* Try it
Return every entry exactly as written, with the pictures removed.

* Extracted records
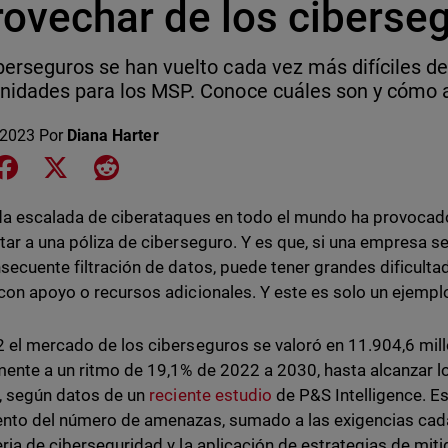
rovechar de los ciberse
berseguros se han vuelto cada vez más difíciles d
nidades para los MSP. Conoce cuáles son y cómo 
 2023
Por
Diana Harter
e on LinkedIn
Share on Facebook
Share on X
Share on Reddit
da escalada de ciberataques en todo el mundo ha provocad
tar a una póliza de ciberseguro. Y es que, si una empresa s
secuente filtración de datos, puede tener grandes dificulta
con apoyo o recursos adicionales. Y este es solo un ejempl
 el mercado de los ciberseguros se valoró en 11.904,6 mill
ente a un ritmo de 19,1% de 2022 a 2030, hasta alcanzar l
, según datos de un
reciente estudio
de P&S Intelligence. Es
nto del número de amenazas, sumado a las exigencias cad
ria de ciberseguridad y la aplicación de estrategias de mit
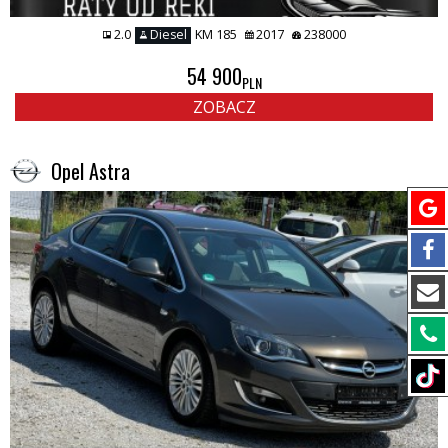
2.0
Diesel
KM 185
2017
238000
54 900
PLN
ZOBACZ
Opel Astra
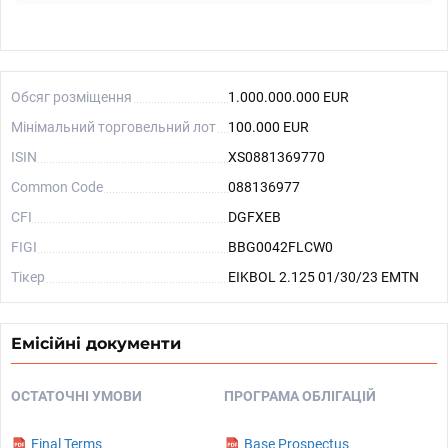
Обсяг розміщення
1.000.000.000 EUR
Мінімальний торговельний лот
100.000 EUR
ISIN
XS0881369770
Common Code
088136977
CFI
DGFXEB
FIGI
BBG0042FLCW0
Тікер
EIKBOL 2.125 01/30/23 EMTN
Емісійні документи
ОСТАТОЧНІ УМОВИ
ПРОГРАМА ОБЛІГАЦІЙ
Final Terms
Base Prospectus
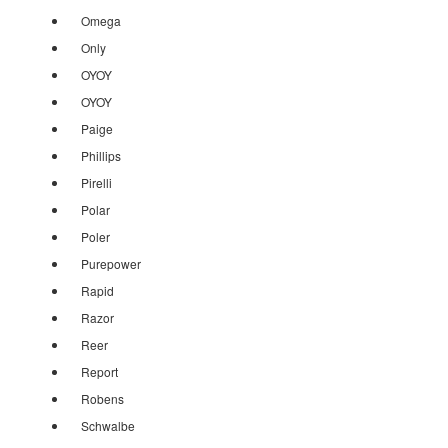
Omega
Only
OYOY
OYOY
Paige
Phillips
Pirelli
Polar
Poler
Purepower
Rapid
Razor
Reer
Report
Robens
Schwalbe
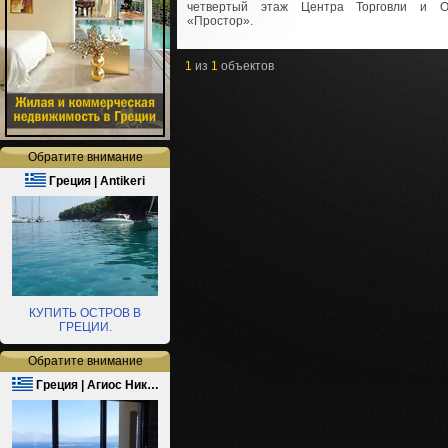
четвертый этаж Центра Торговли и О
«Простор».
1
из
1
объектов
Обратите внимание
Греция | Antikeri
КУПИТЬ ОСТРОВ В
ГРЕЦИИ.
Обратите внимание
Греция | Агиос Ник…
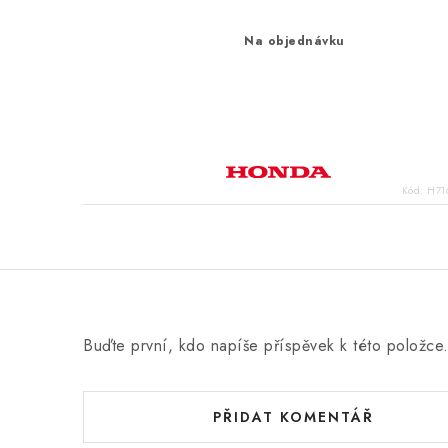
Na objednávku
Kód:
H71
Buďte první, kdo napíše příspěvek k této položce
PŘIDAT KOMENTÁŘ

* Solution below
rovechar de los ciberse
berseguros se han vuelto cada vez más difíciles d
nidades para los MSP. Conoce cuáles son y cómo 
 2023
Por
Diana Harter
e on LinkedIn
Share on Facebook
Share on X
Share on Reddit
da escalada de ciberataques en todo el mundo ha provocad
tar a una póliza de ciberseguro. Y es que, si una empresa s
secuente filtración de datos, puede tener grandes dificulta
con apoyo o recursos adicionales. Y este es solo un ejempl
 el mercado de los ciberseguros se valoró en 11.904,6 mill
ente a un ritmo de 19,1% de 2022 a 2030, hasta alcanzar l
, según datos de un
reciente estudio
de P&S Intelligence. Es
nto del número de amenazas, sumado a las exigencias cad
ria de ciberseguridad y la aplicación de estrategias de mit
2.0
Diesel
KM 185
2017
238000
54 900
PLN
ZOBACZ
Opel Astra
Обсяг розміщення
1.000.000.000 EUR
Мінімальний торговельний лот
100.000 EUR
ISIN
XS0881369770
Common Code
088136977
CFI
DGFXEB
FIGI
BBG0042FLCW0
Тікер
EIKBOL 2.125 01/30/23 EMTN
Емісійні документи
ОСТАТОЧНІ УМОВИ
ПРОГРАМА ОБЛІГАЦІЙ
Final Terms
Base Prospectus
Omega
Only
OYOY
OYOY
Paige
Phillips
Pirelli
Polar
Poler
Purepower
Rapid
Razor
Reer
Report
Robens
Schwalbe
четвертый этаж Центра Торговли и О
«Простор».
1
из
1
объектов
Обратите внимание
Греция | Antikeri
КУПИТЬ ОСТРОВ В
ГРЕЦИИ.
Обратите внимание
Греция | Агиос Ник…
Na objednávku
Kód:
H71
Buďte první, kdo napíše příspěvek k této položce
PŘIDAT KOMENTÁŘ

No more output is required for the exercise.